The first was Palmyre. His bearing in her presence
was ever one of solemn, exalted respect, which, whether
from pure magnanimity in himself, or by reason of her
magnetic eye, was something worth being there to see.
"It was royal!" said the overseer.
The second was not that official. When Bras-Coupé
said — as, at stated intervals, he did say — "Mo courri
c'ez Agricole Fusilier 'pou oir' n'amourouse (I go to
Agricola Fusilier to see my betrothed,)" the overseer
would sooner have intercepted a score of painted
Chickasaws than that one lover. He would look after him and
shake a prophetic head. "Trouble coming; better not
deceive that fellow;" yet that was the very thing
Palmyre dared do. Her admiration for Bras-Coupé was
almost boundless. She rejoiced in his stature; she
revelled in the contemplation of his untamable spirit; he
seemed to her the gigantic embodiment of her own
dark, fierce will, the expanded realization of her lifetime
longing for terrible strength. But the single deficiency
in all this impassioned regard was — what so many
fairer loves have found impossible to explain to so many
gentler lovers — an entire absence of preference; her
heart she could not give him — she did not have it. Yet
after her first prayer to the Spaniard and his overseer
for deliverance, to the secret suprise
and chagrin of
her
young mistress, she simulated content. It was artifice;
she knew Agricola's power, and to seem to consent was
her one chance with him. He might thus be beguiled
into withdrawing his own consent. That failing, she
had Mademoiselle's promise to come to the rescue, which
she could use at the last moment; and that failing, there
was a dirk in her bosom, for which a certain hard breast
was not too hard. Another element of safety, of which
she knew nothing, was a letter from the Cannes Brulée.

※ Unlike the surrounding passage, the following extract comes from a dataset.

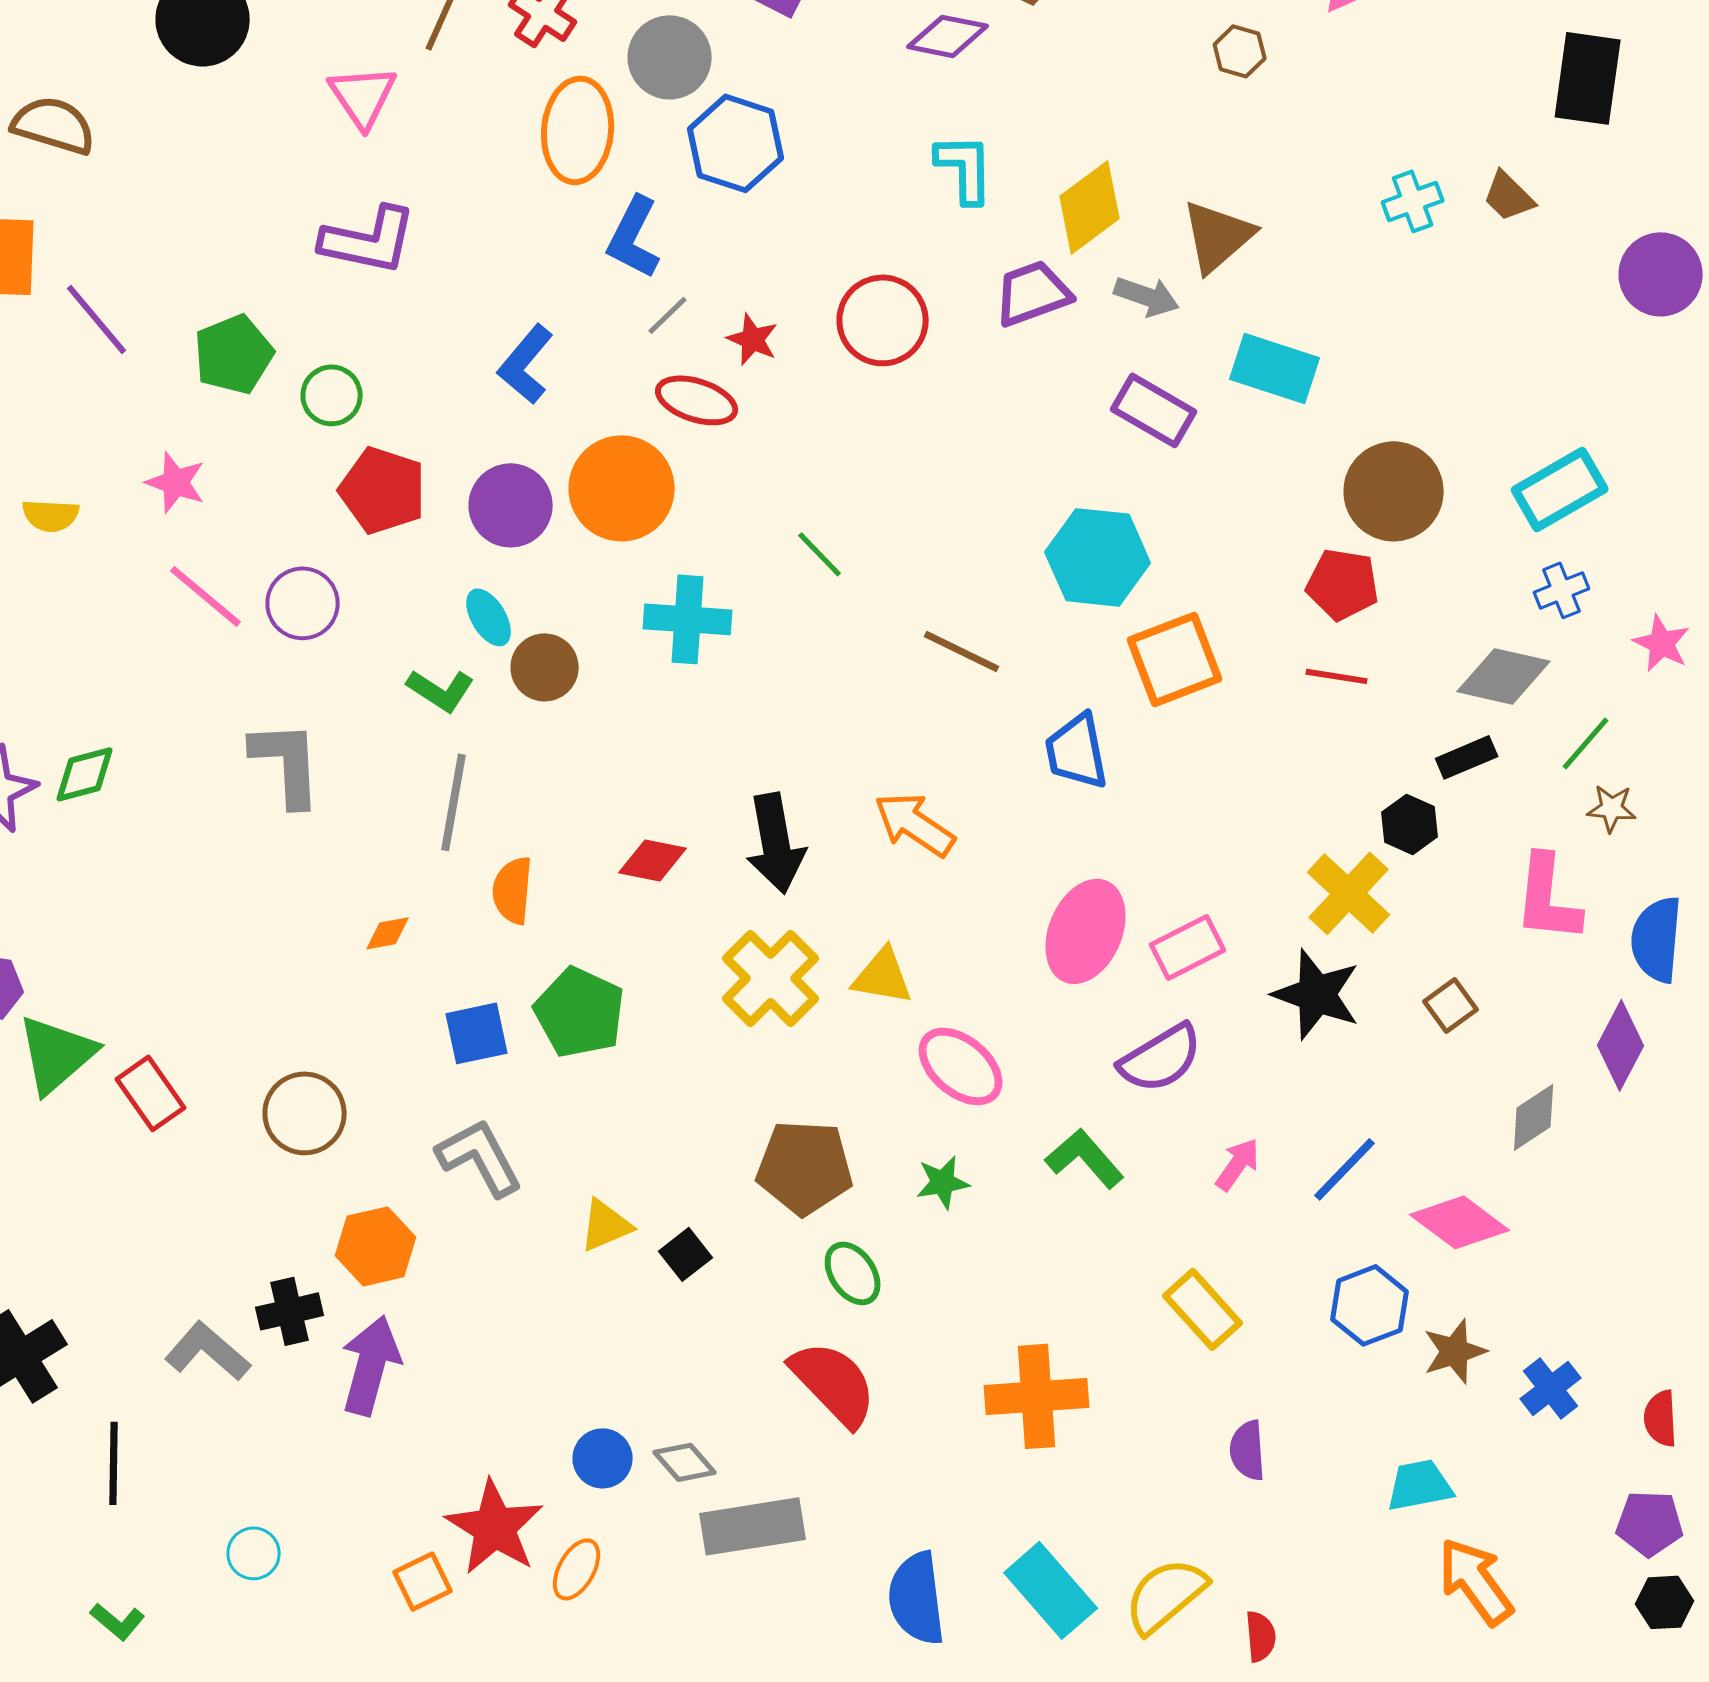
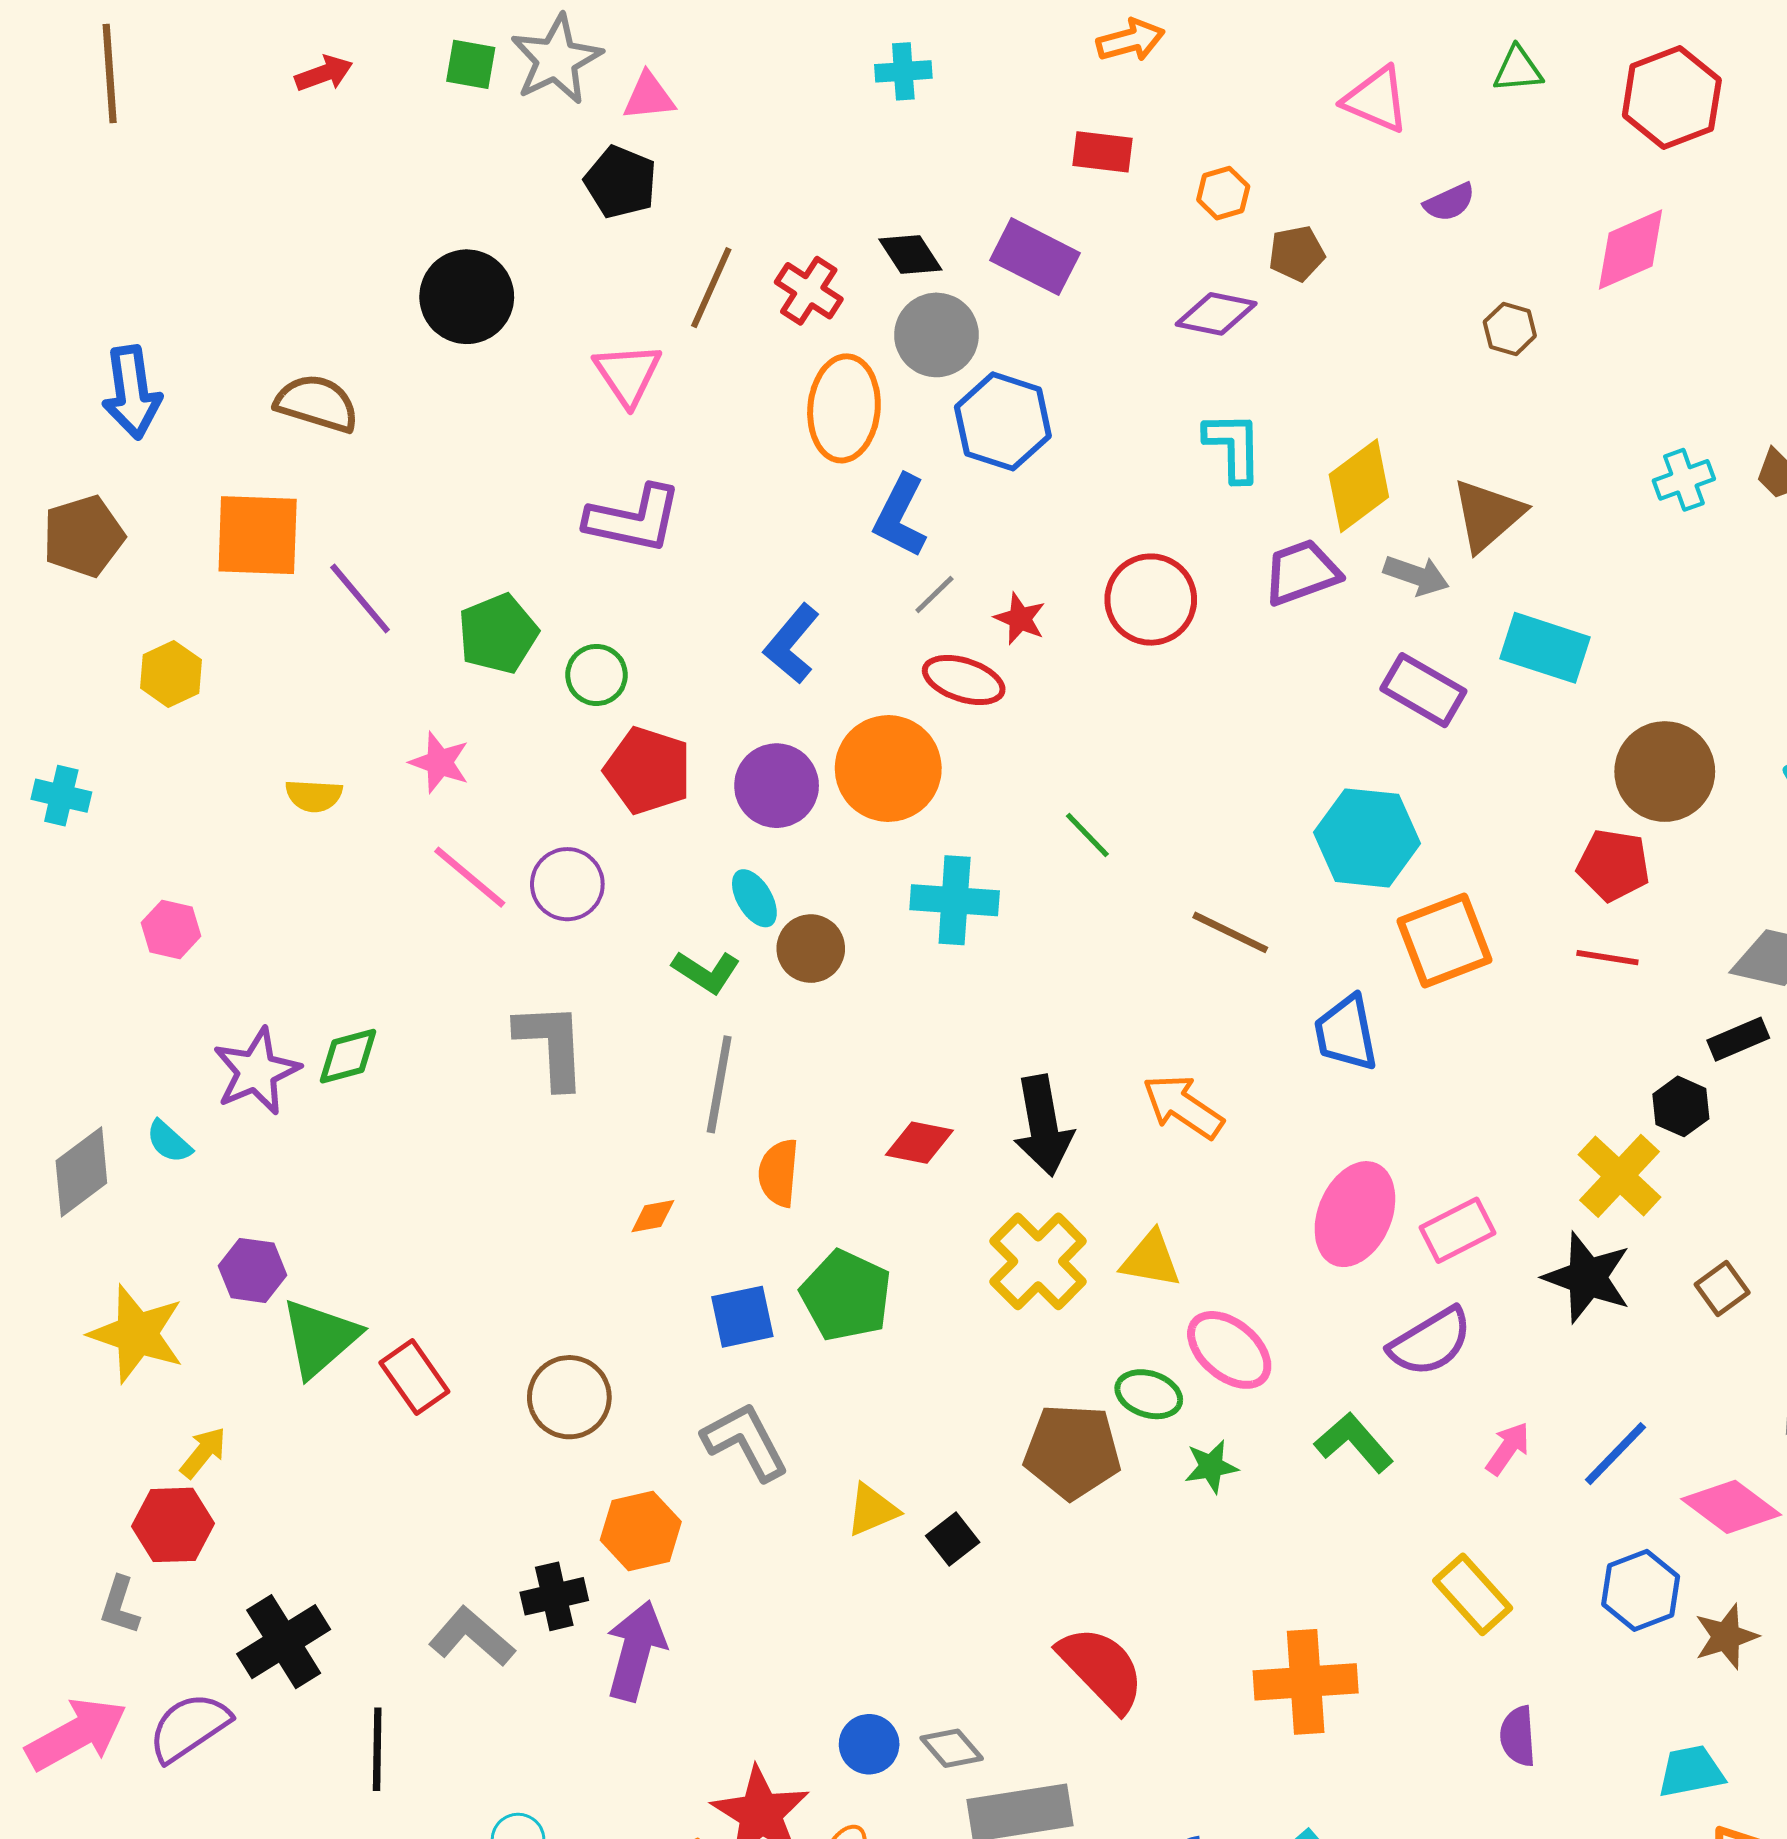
green ellipse: (853, 1273) -> (1149, 1394), moved, turned -38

The word had reached there that love had conquered —
that, despite all hard words, and rancor, and positive
injury, the Grandissime hand — the fairest of Grandissime
hands — was about to be laid into that of one who without
much stretch might be called a De Grapion; that
there was, moreover, positive effort being made to induce
a restitution of old gaming-table spoils. Honoré
and Mademoiselle, his sister, one on each side of the
Atlantic were striving for this end. Don José sent this
intelligence to his kinsman as glad tidings (a lover never
imagines there are two sides to that which makes him
happy), and, to add a touch of humor, told how Palmyre,
also, was given to the chieftain. The letter that came
back to the young Spaniard did not blame him so much:
he was ignorant of all the facts; but a very formal one
to Agricola begged to notify him that if Palmyre's union
with Bras-Coupé should be completed, as sure as there
was a God in heaven, the writer would have the life of
the man who knowingly had thus endeavored to dishonor
one who shared the blood of the De Grapions.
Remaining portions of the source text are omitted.